そしてリーファから領内に裏切り者がいるという話を聞いたサクヤ氏は、アリシャ氏に《月光鏡》という闇魔法を使ってもらい、裏切り者のシグルドを領地から追放。一件落着したわけだが……
「ねえキミ、フリーならケットシー領で傭兵やらない?三食おやつに昼寝つきだヨ」
「ペルソナ君と言ったかな–––どうかな、個人的興味もあるので礼を兼ねてこの後スイルベーンで酒でも……」
何故か領主二人が抱きついてきて、所有権の言い争いを始めた。
私は内心呆れながら、ニヤニヤとこっちを見ている真っ黒剣士に早く助けろコールを送る。
キリトが領主の二人に事情を説明し、私はなんとか領主二人から解放された。
二人と話をしていくにつれ、今回のシルフとケットシーの同盟が世界樹攻略のためだと知った私たちは、どうにかその攻略に同行できないか頼み込んだ。
だが、世界樹を攻略しようにも攻略メンバー全員分の装備を整えるのに、相当な金と時間を費やすらしい。それも一日、二日でどうにかなるようなものではないという。
「あ、そうだ」
何か思いついたのか、ウインドウを操作し、大きな革袋を取り出したキリト。
「これ、資金の足しにしてくれ」
そう言って差し出した袋には、多額の金が入っていて、それを見たサクヤ氏とアリシャ氏、リーファまでもが目を丸くして驚いた。

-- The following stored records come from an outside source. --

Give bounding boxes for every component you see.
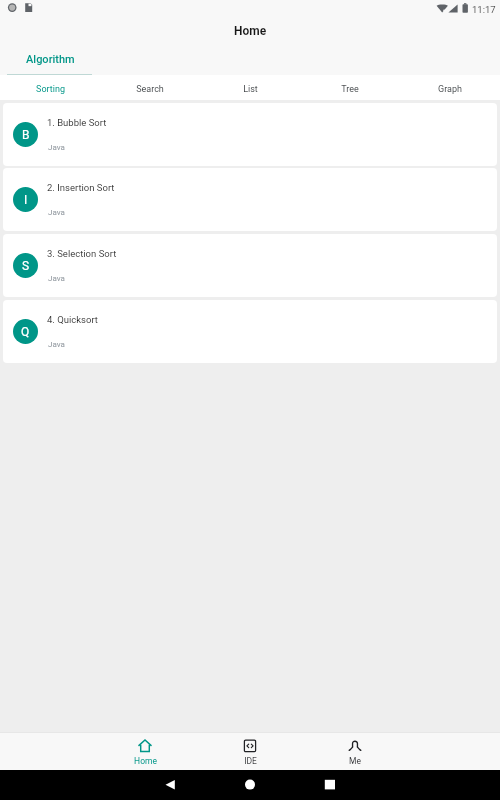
button[interactable]: Q: [3, 300, 497, 363]
staticText: Java: [48, 143, 65, 152]
staticText: Home: [134, 756, 157, 766]
staticText: Java: [48, 340, 65, 349]
staticText: 4. Quicksort: [47, 314, 98, 325]
staticText: Tree: [341, 84, 359, 95]
button[interactable]: Me: [327, 733, 383, 770]
staticText: Algorithm: [26, 53, 75, 66]
button[interactable]: Recent apps: [308, 770, 352, 800]
staticText: Java: [48, 208, 65, 217]
staticText: 2. Insertion Sort: [47, 182, 115, 193]
staticText: List: [243, 84, 258, 95]
staticText: Search: [136, 84, 164, 95]
button[interactable]: Back: [148, 770, 192, 800]
button[interactable]: B: [3, 103, 497, 166]
staticText: S: [22, 259, 30, 273]
staticText: Me: [349, 756, 361, 766]
button[interactable]: List: [200, 75, 300, 100]
staticText: Java: [48, 274, 65, 283]
staticText: 11:17: [472, 4, 496, 15]
staticText: Q: [21, 325, 30, 339]
staticText: IDE: [244, 756, 257, 766]
button[interactable]: Tree: [300, 75, 400, 100]
button[interactable]: S: [3, 234, 497, 297]
button[interactable]: Home: [117, 733, 173, 770]
staticText: B: [22, 128, 30, 142]
button[interactable]: Search: [100, 75, 200, 100]
button[interactable]: Sorting: [0, 75, 100, 100]
button[interactable]: Algorithm: [0, 44, 100, 75]
button[interactable]: Graph: [400, 75, 500, 100]
staticText: 3. Selection Sort: [47, 248, 117, 259]
staticText: Graph: [438, 84, 462, 95]
button[interactable]: Home: [228, 770, 272, 800]
staticText: I: [24, 193, 28, 207]
staticText: Sorting: [36, 84, 65, 95]
button[interactable]: IDE: [222, 733, 278, 770]
button[interactable]: I: [3, 168, 497, 231]
staticText: 1. Bubble Sort: [47, 117, 107, 128]
staticText: Home: [234, 24, 267, 38]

「十万ユルドミスリル貨……これ全部……⁉︎いいのか?一等地にちょっとした城が建つぞ」
「構わない。俺にはもう必要ない」
キリトは何の躊躇いもなくそう答える。
アリシャ氏がキリトから受け取った金を、サクヤ氏のウインドウに格納すると、夕焼け空へと姿を消した。
「……行っちゃったね」
ふと、リーファが呟いた。
「ああ、私たちも先を急ぐとしよう」
「そうだな、とっととアルンまで飛ぼうぜ!日が暮れちゃうよ!」
翅を広げ、地を蹴る。
世界樹を目指して再び私たちは飛び立った。